* _Exercise objective_: Search the data for "separator". Return each matching line.

* _Records from a dataset_:

****************

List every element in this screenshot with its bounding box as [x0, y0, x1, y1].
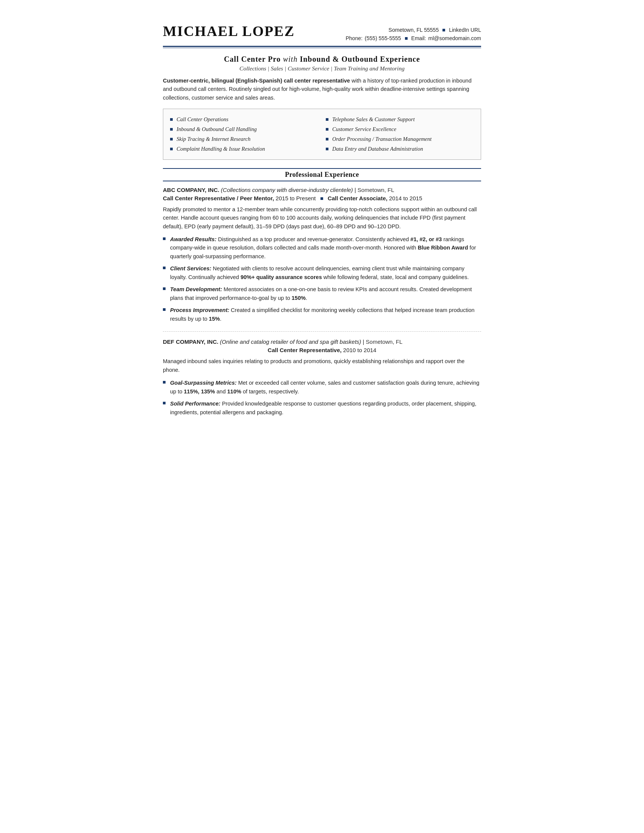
skills-left-col: Call Center Operations Inbound & Outboun… — [170, 114, 318, 154]
skill-bullet-4 — [170, 148, 173, 150]
company-1-location: Sometown, FL — [357, 187, 394, 193]
job-2-bullet-2-text: Solid Performance: Provided knowledgeabl… — [170, 399, 481, 416]
title-section: Call Center Pro with Inbound & Outbound … — [163, 55, 481, 72]
skill-item-8: Data Entry and Database Administration — [326, 144, 474, 154]
job-1-bullet-4: Process Improvement: Created a simplifie… — [163, 306, 481, 323]
city-state: Sometown, FL 55555 — [389, 26, 439, 34]
job-2: DEF COMPANY, INC. (Online and catalog re… — [163, 338, 481, 416]
bullet-icon-4 — [163, 308, 166, 311]
linkedin-url: LinkedIn URL — [449, 26, 481, 34]
header-rule-top — [163, 46, 481, 47]
skill-label-8: Data Entry and Database Administration — [332, 144, 423, 154]
company-1-name: ABC COMPANY, INC. — [163, 187, 219, 193]
summary-section: Customer-centric, bilingual (English-Spa… — [163, 77, 481, 102]
section-header-experience: Professional Experience — [163, 168, 481, 182]
company-1-separator: | — [354, 187, 357, 193]
skill-item-6: Customer Service Excellence — [326, 124, 474, 134]
skill-label-3: Skip Tracing & Internet Research — [177, 134, 250, 144]
job-2-body: Managed inbound sales inquiries relating… — [163, 357, 481, 374]
bullet-label: Awarded Results: — [170, 236, 216, 242]
resume-page: Michael Lopez Sometown, FL 55555 LinkedI… — [140, 0, 504, 455]
main-title: Call Center Pro with Inbound & Outbound … — [163, 55, 481, 64]
skill-bullet-7 — [326, 138, 328, 140]
contact-line-2: Phone: (555) 555-5555 Email: ml@somedoma… — [346, 34, 481, 42]
skill-bullet-3 — [170, 138, 173, 140]
skill-item-7: Order Processing / Transaction Managemen… — [326, 134, 474, 144]
company-2-name-line: DEF COMPANY, INC. (Online and catalog re… — [163, 338, 481, 345]
skill-item-3: Skip Tracing & Internet Research — [170, 134, 318, 144]
skill-item-2: Inbound & Outbound Call Handling — [170, 124, 318, 134]
summary-bold: Customer-centric, bilingual (English-Spa… — [163, 78, 350, 84]
contact-separator-1 — [443, 29, 445, 31]
subtitle: Collections | Sales | Customer Service |… — [163, 65, 481, 72]
skill-label-2: Inbound & Outbound Call Handling — [177, 124, 257, 134]
bullet-icon-1 — [163, 237, 166, 240]
skill-bullet-6 — [326, 128, 328, 130]
main-title-italic: with — [283, 55, 299, 63]
email-label: Email: — [411, 34, 426, 42]
skill-item-1: Call Center Operations — [170, 114, 318, 124]
company-2-desc: (Online and catalog retailer of food and… — [220, 338, 361, 345]
skill-bullet-1 — [170, 118, 173, 121]
professional-experience-section: Professional Experience ABC COMPANY, INC… — [163, 168, 481, 416]
skill-label-4: Complaint Handling & Issue Resolution — [177, 144, 265, 154]
company-2-separator: | — [362, 338, 365, 345]
job-2-dates1: 2010 to 2014 — [343, 347, 377, 353]
job-1-title2: Call Center Associate, — [328, 195, 388, 201]
bullet-icon-3 — [163, 287, 166, 290]
bullet-icon-6 — [163, 402, 166, 404]
email-address: ml@somedomain.com — [428, 34, 481, 42]
job-1-bullet-1-text: Awarded Results: Distinguished as a top … — [170, 235, 481, 261]
phone-number: (555) 555-5555 — [365, 34, 401, 42]
phone-label: Phone: — [346, 34, 362, 42]
skill-label-7: Order Processing / Transaction Managemen… — [332, 134, 431, 144]
skill-bullet-8 — [326, 148, 328, 150]
skills-right-col: Telephone Sales & Customer Support Custo… — [326, 114, 474, 154]
job-1-bullet-4-text: Process Improvement: Created a simplifie… — [170, 306, 481, 323]
bullet-label: Goal-Surpassing Metrics: — [170, 380, 237, 386]
job-2-title1: Call Center Representative, — [268, 347, 342, 353]
job-2-title-line: Call Center Representative, 2010 to 2014 — [163, 346, 481, 354]
job-1-title1: Call Center Representative / Peer Mentor… — [163, 195, 274, 201]
bullet-label: Client Services: — [170, 265, 211, 272]
bullet-label: Team Development: — [170, 286, 222, 292]
company-1-desc: (Collections company with diverse-indust… — [221, 187, 353, 193]
company-2-location: Sometown, FL — [366, 338, 402, 345]
contact-block: Sometown, FL 55555 LinkedIn URL Phone: (… — [346, 23, 481, 43]
job-1-bullet-3-text: Team Development: Mentored associates on… — [170, 285, 481, 302]
job-1: ABC COMPANY, INC. (Collections company w… — [163, 187, 481, 323]
skill-label-1: Call Center Operations — [177, 114, 229, 124]
header-rule-bottom — [163, 48, 481, 48]
company-divider-1 — [163, 331, 481, 332]
skill-label-6: Customer Service Excellence — [332, 124, 396, 134]
main-title-part2: Inbound & Outbound Experience — [299, 55, 420, 63]
job-1-body: Rapidly promoted to mentor a 12-member t… — [163, 205, 481, 231]
contact-separator-2 — [405, 37, 407, 40]
job-2-bullet-2: Solid Performance: Provided knowledgeabl… — [163, 399, 481, 416]
job-1-title-line: Call Center Representative / Peer Mentor… — [163, 194, 481, 202]
skill-label-5: Telephone Sales & Customer Support — [332, 114, 415, 124]
skill-item-5: Telephone Sales & Customer Support — [326, 114, 474, 124]
skills-grid: Call Center Operations Inbound & Outboun… — [170, 114, 474, 154]
job-1-bullet-1: Awarded Results: Distinguished as a top … — [163, 235, 481, 261]
job-1-dates1: 2015 to Present — [276, 195, 316, 201]
job-2-bullets: Goal-Surpassing Metrics: Met or exceeded… — [163, 379, 481, 416]
bullet-label: Solid Performance: — [170, 400, 221, 407]
skill-item-4: Complaint Handling & Issue Resolution — [170, 144, 318, 154]
job-2-bullet-1-text: Goal-Surpassing Metrics: Met or exceeded… — [170, 379, 481, 396]
job-1-bullet-3: Team Development: Mentored associates on… — [163, 285, 481, 302]
job-1-bullet-2-text: Client Services: Negotiated with clients… — [170, 264, 481, 281]
bullet-label: Process Improvement: — [170, 307, 229, 313]
main-title-part1: Call Center Pro — [224, 55, 281, 63]
company-1-name-line: ABC COMPANY, INC. (Collections company w… — [163, 187, 481, 193]
contact-line-1: Sometown, FL 55555 LinkedIn URL — [346, 26, 481, 34]
header: Michael Lopez Sometown, FL 55555 LinkedI… — [163, 23, 481, 43]
candidate-name: Michael Lopez — [163, 23, 295, 39]
name-block: Michael Lopez — [163, 23, 295, 39]
job-1-bullet-2: Client Services: Negotiated with clients… — [163, 264, 481, 281]
job-title-separator — [320, 197, 323, 200]
job-2-bullet-1: Goal-Surpassing Metrics: Met or exceeded… — [163, 379, 481, 396]
bullet-icon-2 — [163, 267, 166, 269]
bullet-icon-5 — [163, 381, 166, 384]
job-1-dates2: 2014 to 2015 — [389, 195, 422, 201]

****************

* _Output_:
company-1-separator: | — [354, 187, 357, 193]
contact-separator-1 — [443, 29, 445, 31]
company-2-separator: | — [362, 338, 365, 345]
contact-separator-2 — [405, 37, 407, 40]
job-title-separator — [320, 197, 323, 200]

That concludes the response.